The preliminary results will give the far right Rassemblement National (RN) the greatest number of seats at the European Parliament, ahead of Macron's Le Republique En Marche (LREM) party.
The preliminary results made good showing for the greens, who emerged in third place with 12.5 percent of the vote, but further underlined the struggles of the Republican and Socialist parties, which between them had dominated French politics until the rise of Macron. They were polling around eight percent and seven percent respectively.
Prime Minister and LREM member Philippe said the party could not afford to trivialise the result.
He told reporters: “Tonight's results confirm the dynamics of the first round of the last presidential election.
“The two political forces that the French have led more or less reproduce the 2017 scores.
— franceinfo (@franceinfo) 26 May 2019
“The two parties that governed France for 50 years, total less than 10 percent.
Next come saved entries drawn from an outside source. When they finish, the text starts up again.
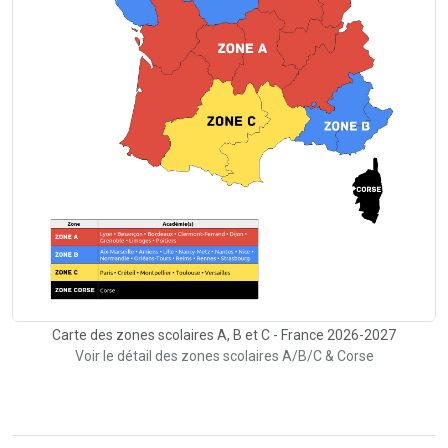
Carte des zones scolaires A, B et C - France 2026-2027
Voir le détail des zones scolaires A/B/C & Corse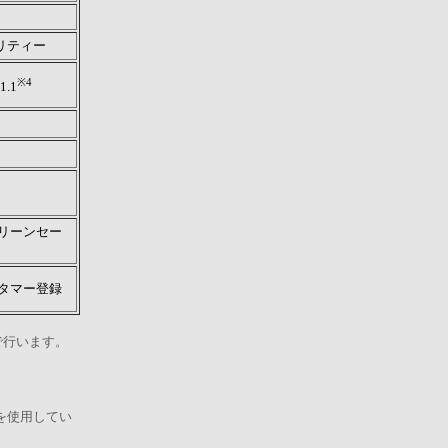
リティー
※4
1.1
クリーンセー
スタマー登録
で行います。
ンジンを使用してい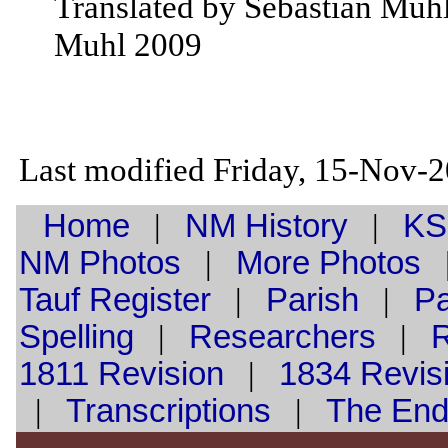
Translated by Sebastian Muh
Muhl 2009
Last modified Friday, 15-Nov-
Home
|
NM History
|
KS
NM Photos
|
More Photos
Tauf
Register
|
Parish
|
Pa
Spelling
|
Researchers
|
1811 Revision
|
1834 Revis
|
Transcriptions
|
The En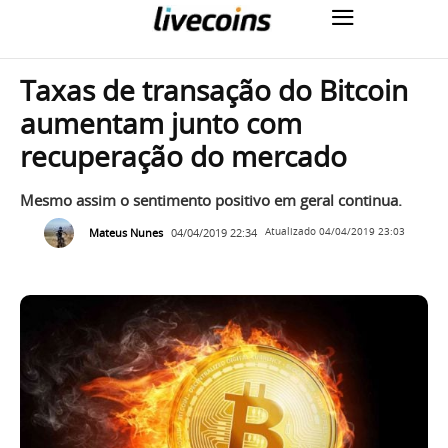
Taxas de transação do Bitcoin
aumentam junto com
recuperação do mercado
Mesmo assim o sentimento positivo em geral continua.
Mateus Nunes
04/04/2019 22:34
Atualizado
04/04/2019 23:03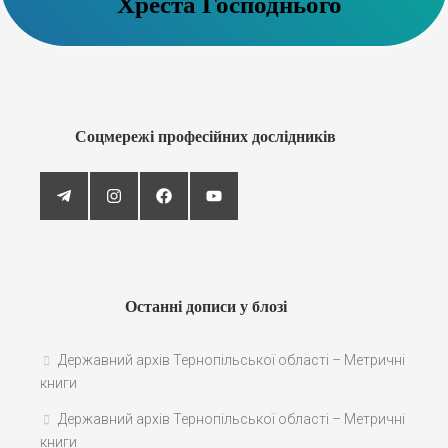
Хреста Господнього
Соцмережі професійних дослідників
Останні дописи у блозі
Державний архів Тернопільської області – Метричні
книги
Державний архів Тернопільської області – Метричні
книги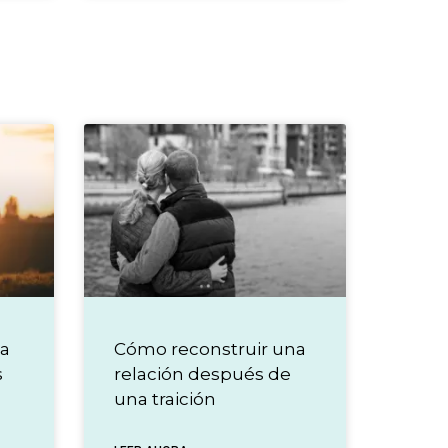
ja
Cómo reconstruir una
s
relación después de
una traición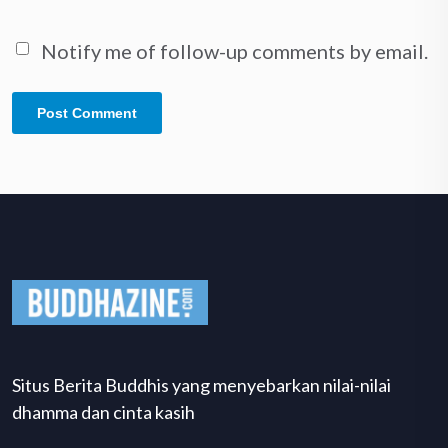
Notify me of follow-up comments by email.
Situs Berita Buddhis yang menyebarkan nilai-nilai
dhamma dan cinta kasih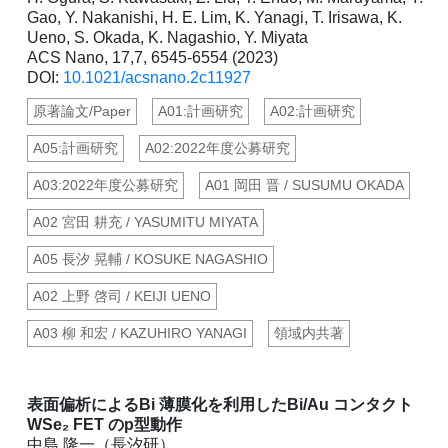
Gao, Y. Nakanishi, H. E. Lim, K. Yanagi, T. Irisawa, K.
Ueno, S. Okada, K. Nagashio, Y. Miyata
ACS Nano, 17,7, 6545-6554 (2023)
DOI:
10.1021/acsnano.2c11927
原著論文/Paper
A01:計画研究
A02:計画研究
A05:計画研究
A02:2022年度公募研究
A03:2022年度公募研究
A01 岡田 晋 / SUSUMU OKADA
A02 宮田 耕充 / YASUMITU MIYATA
A05 長汐 晃輔 / KOSUKE NAGASHIO
A02 上野 啓司 / KEIJI UENO
A03 柳 和宏 / KAZUHIRO YANAGI
領域内共著
表面偏析によるBi 薄膜化を利用したBi/Au コンタクト
WSe₂ FET のp型動作
中島 隆一（長汐研）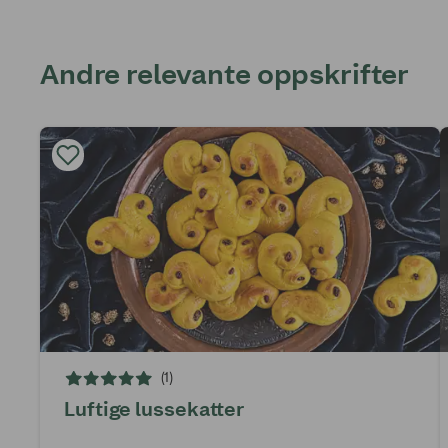
Andre relevante oppskrifter
(1)
Luftige lussekatter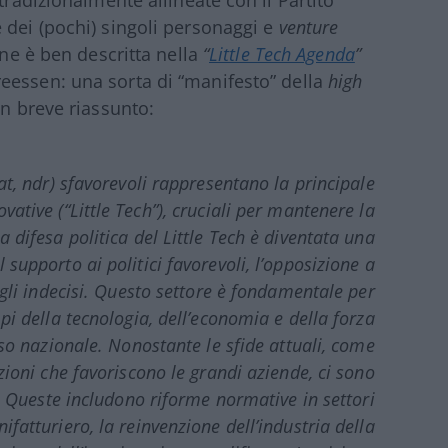
 dei (pochi) singoli personaggi e
venture
one è ben descritta nella
“
Little Tech Agenda
”
eessen: una sorta di “manifesto” della
high
un breve riassunto:
at
, ndr) sfavorevoli rappresentano la principale
ovative (
“Little Tech”
), cruciali per mantenere la
 difesa politica del
Little Tech
è diventata una
 supporto ai politici favorevoli, l’opposizione a
 gli indecisi. Questo settore è fondamentale per
i della tecnologia, dell’economia e della forza
sso nazionale. Nonostante le sfide attuali, come
zioni che favoriscono le grandi aziende, ci sono
o. Queste includono riforme normative in settori
ifatturiero, la reinvenzione dell’industria della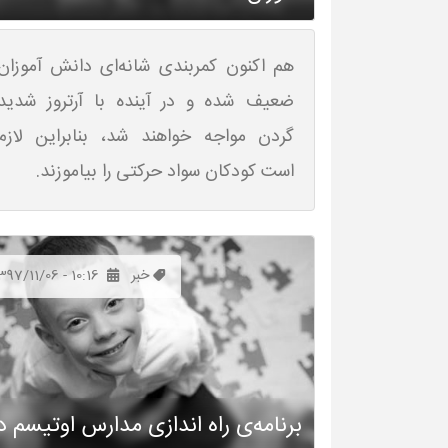
هم اکنون کمربندی شانه‌ای دانش آموزان
ضعیف شده و در آینده با آرتروز شدید
گردن مواجه خواهند شد، بنابراین لازم
است کودکان سواد حرکتی را بیاموزند.
خبر
397/11/06 - 10:16
برنامه‌ی راه اندازی مدارس اوتیسم د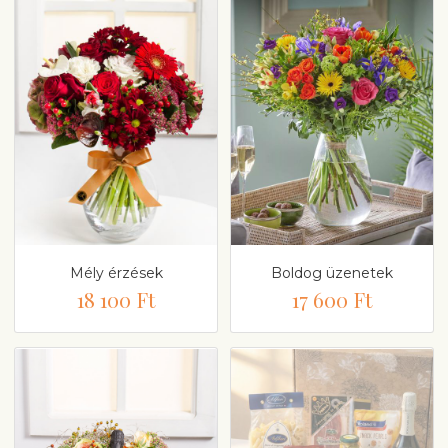
Mély érzések
Boldog üzenetek
18 100 Ft
17 600 Ft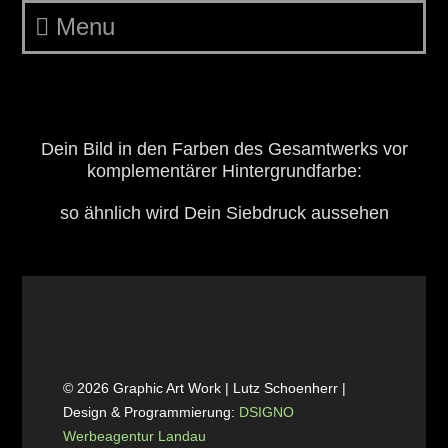
Menu
SWWAP-0201-Friedrich-1917-
Grafik SF
Dein Bild in den Farben des Gesamtwerks vor
komplementärer Hintergrundfarbe:
so ähnlich wird Dein Siebdruck aussehen
© 2026 Graphic Art Work | Lutz Schoenherr |
Design & Programmierung:
DSIGNO
Werbeagentur Landau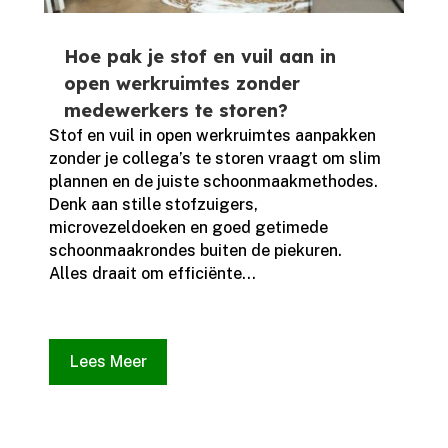
Hoe pak je stof en vuil aan in
open werkruimtes zonder
medewerkers te storen?
Stof en vuil in open werkruimtes aanpakken
zonder je collega’s te storen vraagt om slim
plannen en de juiste schoonmaakmethodes.​
Denk aan stille stofzuigers,
microvezeldoeken en goed getimede
schoonmaakrondes buiten de piekuren.​
Alles draait om efficiënte...
Lees Meer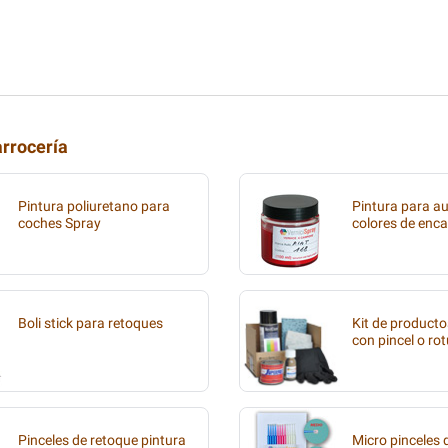
arrocería
Pintura poliuretano para
Pintura para au
coches Spray
colores de enca
Boli stick para retoques
Kit de producto
con pincel o ro
Pinceles de retoque pintura
Micro pinceles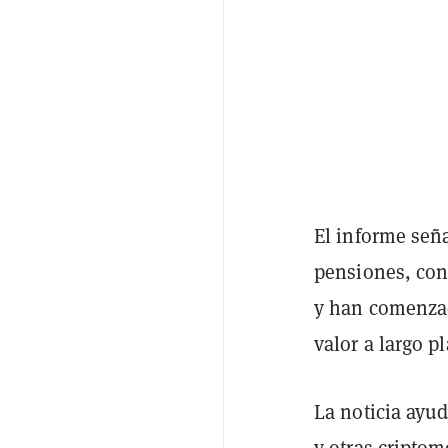
El informe señ
pensiones, con
y han comenzad
valor a largo pl
La noticia ayud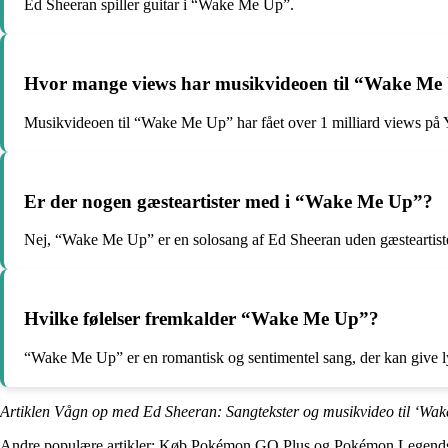
Ed Sheeran spiller guitar i “Wake Me Up”.
Hvor mange views har musikvideoen til “Wake Me
Musikvideoen til “Wake Me Up” har fået over 1 milliard views på
Er der nogen gæsteartister med i “Wake Me Up”?
Nej, “Wake Me Up” er en solosang af Ed Sheeran uden gæsteartiste
Hvilke følelser fremkalder “Wake Me Up”?
“Wake Me Up” er en romantisk og sentimentel sang, der kan give lyt
Artiklen Vågn op med Ed Sheeran: Sangtekster og musikvideo til ‘Wak
Andre populære artikler:
Køb Pokémon GO Plus og Pokémon Legends 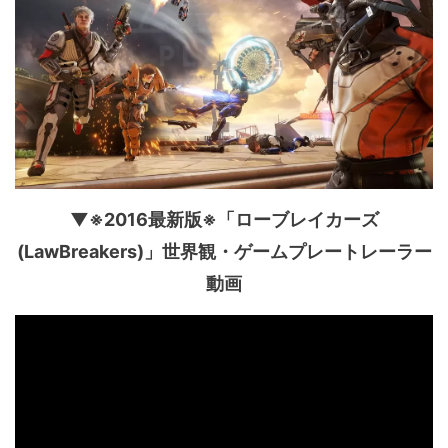
▼※2016最新版※「ローブレイカーズ
(LawBreakers)」世界観・ゲームプレートレーラー
動画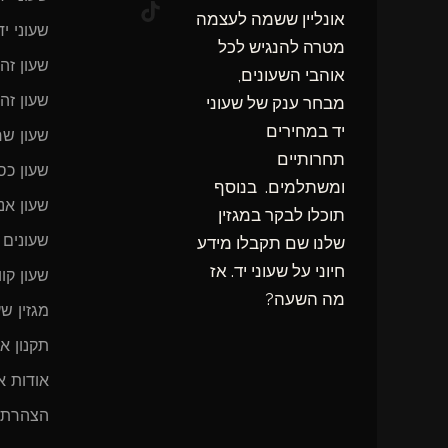
e
t
t
אונליין ששמה לעצמה
שעוני יד לנשים
b
o
a
מטרה להנגיש לכל
g
o
k
שעון זהב לנשים
אוהבי השעונים,
o
r
a
k
שעון זהב לגבר
מבחר ענק של שעוני
m
-
יד במחירים
שעון שחור
f
תחרותיים
שעון כסף
ומשתלמים. בנוסף
שעון אנלוגי
תוכלו לבקר במגזין
שעונים שוויצרים
שלנו שם תקבלו מידע
חיוני על שעוני יד. אז
שעון קוורץ
מה השעה?
מגזין שעון יד
תקנון אתר
אודות אתר שעון יד
הצהרת נגישות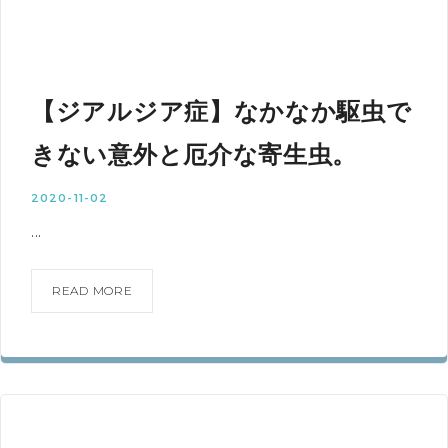
【ジアルジア症】なかなか駆虫で
きない意外と厄介な寄生虫。
2020-11-02
...
READ MORE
The old divisions are no longer there, new ones have appeared, that is what we must now move forward on: Europe, ecology, social justice.
“The French have put the far right in the lead, it's not the first time, but I'll never be indifferent and I don't want to trivialise this result.”
He said he welcomed the results with “humility”.
“For my part, I welcome these results with humility. When you finish second you can't say you won.
“With humility and a lot of determination. As of tomorrow, I will be on the job to pursue the project of the President and the majority. “
Before the results came in, sources close to the party had suggested that Philippe's job could be on the line if LREM polled badly.